Medical devices are particular vulnerable to cyber-attacks within the healthcare networks. As FDA-certified devices, they are in closed systems and not accessible to standard cyber defense software. Deception technology can surround and protect these devices and identify attackers using backdoor placement and data exfiltration. Recent documented cyber attacks on medical devices include x-ray machines, CT scanners, MRI scanners, blood gas analyzers, PACS systems and many more. Networks utilizing these devices can be protected by deception technology. This attack vector, called medical device hijack or medjack, is estimated to have penetrated many hospitals worldwide.[4]
Specialized deception technology products are now capable of addressing the rise in ransomware by deceiving ransomware into engaging in an attack on a decoy resource, while isolating the infection points and alerting the cyber defense software team.[5]
Honeypots were perhaps the first very simple form of deception. A honeypot appeared simply as an unprotected information technology resource and presented itself in an attractive way to a prospective attacker already within the network. However, most early honeypots exhibit challenges with functionality, integrity and overall efficacy in meeting these goals. A key difficulty was lack of automation that enabled broad scale deployment; a deployment strategy that aimed to cover an enterprise where up to tens of thousands of VLANS needed to be protected would not be economically efficient using manual processes and manual configuration.
The gap between legacy honeypots and modern deception technology has diminished over time and will continue to do so. Modern honeypots constitute the low end of the deception technology space today.
See also: Alarm fatigue. Traditional cyber defense technologies such as firewalls and endpoint security seek primarily to defend a perimeter, but they cannot do so with 100% certainty. Heuristics may find an attacker within the network, but often generate so many alerts that critical alerts are missed. In a large enterprise, the alert volume may reach millions of alerts per day. Security operations personnel cannot process most of the activity easily, yet it only takes one successful penetration to compromise an entire network. This means cyber-attackers can penetrate these networks and move unimpeded for months, stealing data and intellectual property.

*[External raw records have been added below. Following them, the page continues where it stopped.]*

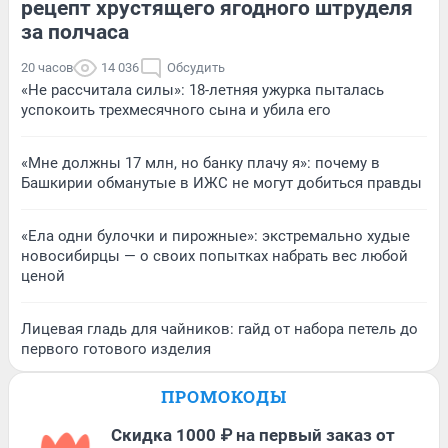
рецепт хрустящего ягодного штруделя
за полчаса
20 часов
14 036
Обсудить
«Не рассчитала силы»: 18-летняя ужурка пыталась
успокоить трехмесячного сына и убила его
«Мне должны 17 млн, но банку плачу я»: почему в
Башкирии обманутые в ИЖС не могут добиться правды
«Ела одни булочки и пирожные»: экстремально худые
новосибирцы — о своих попытках набрать вес любой
ценой
Лицевая гладь для чайников: гайд от набора петель до
первого готового изделия
ПРОМОКОДЫ
Скидка 1000 ₽ на первый заказ от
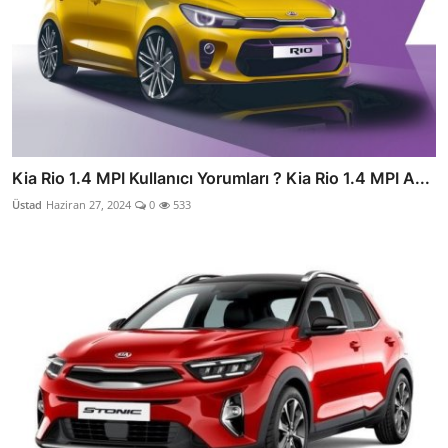
Kia Rio 1.4 MPI Kullanıcı Yorumları ? Kia Rio 1.4 MPI A...
Üstad
Haziran 27, 2024
0
533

Deception technology produces alerts that are the end product of a binary process. Probability is essentially reduced to two values: 0% and 100%. Any party that seeks to identify, ping, enter, view any trap or utilizes a lure is immediately identified as malicious by this behavior because anyone touching these traps or lures should not be doing so. This certainty is an advantage over the many extraneous alerts generated by heuristics and probability-based.
Best practice shows that deception technology is not a stand-alone strategy. Deception technology is an additional compatible layer to the existing defense-in-depth cyber defense. Partner integrations make it most useful. The goal is to add protection for the most advanced and sophisticated human attackers that will successfully penetrate the perimeter.